Le Musée des beaux-arts de Montréal (MBAM) vient de concocter une expo majeure sur l’artiste new-yorkais Jean-Michel Basquiat, mort tragiquement en 1988 à l’âge de 27 ans seulement. Son angle : explorer les liens foisonnants qui existent entre la musique et son œuvre visuelle.

Jean-Michel Basquiat était un mélomane, bien sûr, qui possédait une impressionnante collection de plus de 3000 albums, mais il était également DJ – entre autres dans les clubs Area et Palladium –, jouait dans le groupe de musique expérimentale Gray, qu’il avait cofondé avec Michael Holman, sortait dans les boîtes de nuit – au Club 57, au Mudd Club ou au CBGB – et frayait avec les artistes de la scène musicale.

« Il jouait de la clarinette, des synthés et aussi une espèce de machine-chariot conçue par Peter Artin, précise le commissaire Vincent Bessières, invité par le Musée de la musique – Philharmonie de Paris. Mais il ne jouait pas de manière orthodoxe, il n’avait pas de formation musicale. Il abordait la création artistique de la même manière, en refusant les canaux esthétiques existants. »

Influencé par les courants musicaux de son époque, en particulier du punk rock, du no wave, du hip-hop, du jazz et même de l’opéra, Jean-Michel Basquiat a abordé ses travaux « musicalement ». Dans les thèmes, les sujets, la poésie et le style. On pense entre autres à ses portraits d’artistes issus du monde du hip-hop (Toxic, A-One, Ero).

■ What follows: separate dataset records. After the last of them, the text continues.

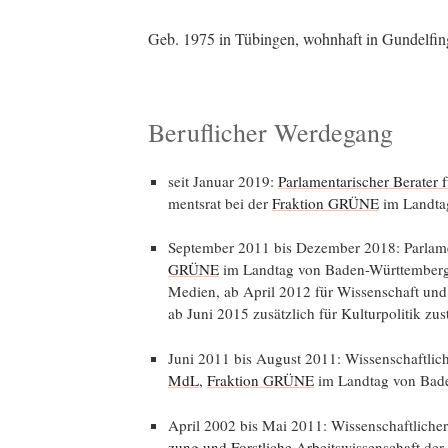
Geb. 1975 in Tübin­gen, wohn­haft in Gun­del­fin­
Beruflicher Werdegang
seit Janu­ar 2019:
Par­la­men­ta­ri­scher Bera­ter
ments­rat bei der
Frak­ti­on GRÜNE
im Land­t
Sep­tem­ber 2011 bis Dezem­ber 2018: Par­la­men
GRÜNE
im Land­tag von Baden-Würt­tem­berg
Medi­en, ab April 2012 für Wis­sen­schaft und 
ab Juni 2015 zusätz­lich für Kul­tur­po­li­tik z
Juni 2011 bis August 2011: Wis­sen­schaft­li­che
MdL
,
Frak­ti­on GRÜNE
im Land­tag von Bad
April 2002 bis Mai 2011: Wis­sen­schaft­li­cher
zung und Forst­li­che Arbeits­wis­sen­schaft
der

  • Toxic, 1984. Acrylique, bâton à l’huile et collage de photocopies sur toile. Paris. Fondation Louis Vuitton.

    PHOTO FRANÇOIS ROY, LA PRESSE

    Toxic, 1984. Acrylique, bâton à l’huile et collage de photocopies sur toile. Paris. Fondation Louis Vuitton.

  • Left Hand-Right Hand, 1984-1985. Succession de Jean-Michel Basquiat.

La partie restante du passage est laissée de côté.